XM, the home-grown, award-winning design business he co-founded and leads as CEO, is famous around the world for its handcrafted figurines based on movie and comic icons such as Mickey Mouse, Captain America, Batman, Superman, Godzilla and the Transformers.
It all began when the 48-year-old decided to enter the licensing industry. After two years of courting the big boys, Disney finally called back with a Marvel licensing deal in 2013.
But XM Studios is no child’s play.
These are not the $19.99 production-line toys you would give your 10-year-old nephew for Christmas. (Even his two young children are more interested in Lego toys than XM collectibles, Ang, whose wife is a homemaker, admits.) Considering his merchandise is made up of numbered limited editions, pieces can command anywhere between $600 and $6,000 — and that’s not including the kind of money that you would need to fork over for hard-to-find, discontinued designs in the second-hand market.
XM’s fans are predominantly male and aged between 18 and 64, with some hardcore collectors owning a whopping 600 pieces in total. “We have 300 designs, so to own 600 pieces, it means they might have bought duplicates of every piece!” he proudly says.
Usually made of polystone, each figurine is the culmination of more than 10 steps: from blueprint sketches to 3D modelling and printing, as well as casting and hand-sculpting. Some of the more complex pieces showcase engineering ingenuity and techniques, such as replicating the look of the ripped denim of the Red Hulk’s jeans or making Batman’s cape appear suspended in mid-air.
Selling pieces of people’s childhood
There is also the post-production stage in which the finished pieces are subject to a meticulous quality-control check. XM hires about 30 staff in China just for this as well as final packaging scrutiny. QC is done three to four times instead of just once, and “we invest in premium packaging to provide a better experience,” Ang reveals. Manufacturers used to simply “tape the sides of the box” when shipping figurines, but Ang decided to revolutionise even this overlooked aspect by using Velcro straps for hassle- free, easy handling. “It’s easy to open the box, and you can reuse it.”
The self-declared “anime guy” who, for the record, does not collect figurines but manga comics, puts so much effort and capital into “the start to the end” process because he knows how important the littlest details are to the avid collector.
“It’s about the unboxing experience, the customer experience. Every day, you clean your figurines and look at them, so the interaction between the collector and the collection is very important. We bring joy and laughter to our customers, and we are selling a piece of their childhood. This has kept me creative for 26 years,” says Ang, whose company also collaborates with artists and figurine sculptors all over the world to infuse more diversity and creativity into the pieces.
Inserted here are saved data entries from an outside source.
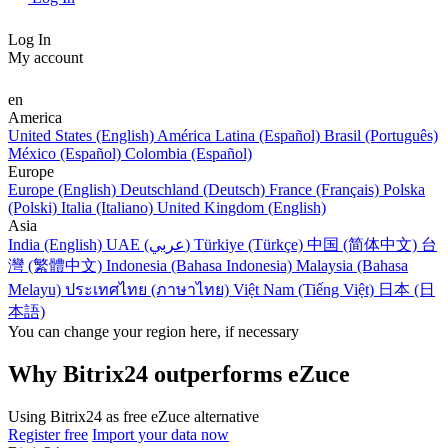
Log In
My account
en
America
United States (English)
América Latina (Español)
Brasil (Português)
México (Español)
Colombia (Español)
Europe
Europe (English)
Deutschland (Deutsch)
France (Français)
Polska
(Polski)
Italia (Italiano)
United Kingdom (English)
Asia
India (English)
UAE (عربي)
Türkiye (Türkçe)
中国 (简体中文)
台
灣 (繁體中文)
Indonesia (Bahasa Indonesia)
Malaysia (Bahasa
Melayu)
ประเทศไทย (ภาษาไทย)
Việt Nam (Tiếng Việt)
日本 (日
本語)
You can change your region here, if necessary
Why Bitrix24 outperforms eZuce
Using Bitrix24 as free eZuce alternative
Register free
Import your data now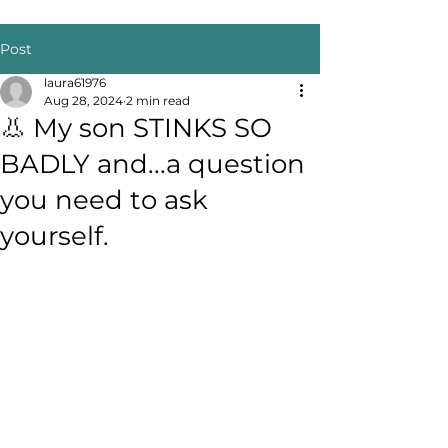
Post
laura61976
Aug 28, 2024
2 min read
👃 My son STINKS SO
BADLY and...a question
you need to ask
yourself.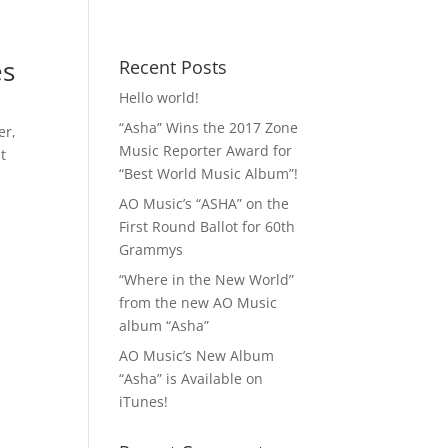
 MP3!
Contact
es
Recent Posts
Hello world!
“Asha” Wins the 2017 Zone
ver
,
Music Reporter Award for
t
“Best World Music Album”!
AO Music’s “ASHA” on the
First Round Ballot for 60th
Grammys
“Where in the New World”
from the new AO Music
album “Asha”
AO Music’s New Album
“Asha” is Available on
iTunes!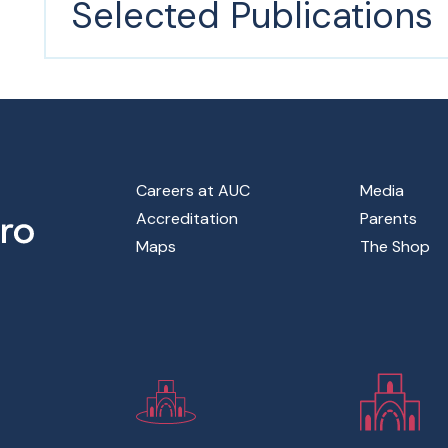
Selected Publications
Footer Main Menu
Careers at AUC
Media
Accreditation
Parents
Maps
The Shop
Up next: Bringing Van Gogh masterpieces to life
His upcoming collaboration will be with the Van Gogh Museum in Amsterdam. While he cannot disclose details, he hints that this will make the Dutch painter’s masterpieces more accessible to a wider audience, especially to a younger 20-something generation who may not be familiar with the Post-Impressionist master.
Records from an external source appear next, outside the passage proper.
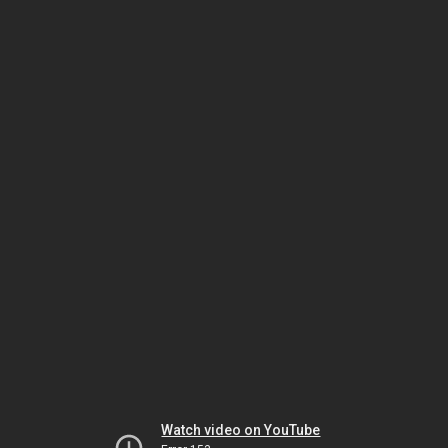
Watch video on YouTube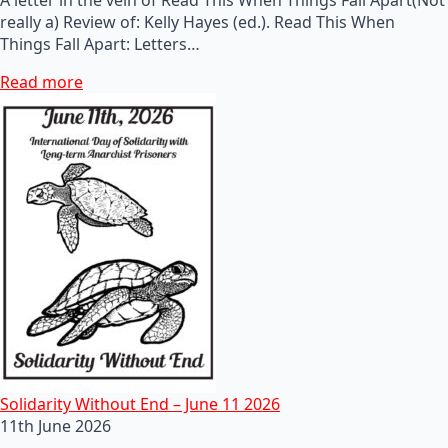
really a) Review of: Kelly Hayes (ed.). Read This When
Things Fall Apart: Letters…
Read more
Solidarity Without End – June 11 2026
11th June 2026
“Van Gogh paintings are too expensive. What if we made a 3D version of his Sunflowers, so you could actually arrange them as you like?” he teases.
While others may simply produce work inspired by famous art, Ang went directly to the museum and Van Gogh’s family to discuss a licensing deal. “We respect the artist and prefer to do things the right way, which means approaching them or their representatives directly.”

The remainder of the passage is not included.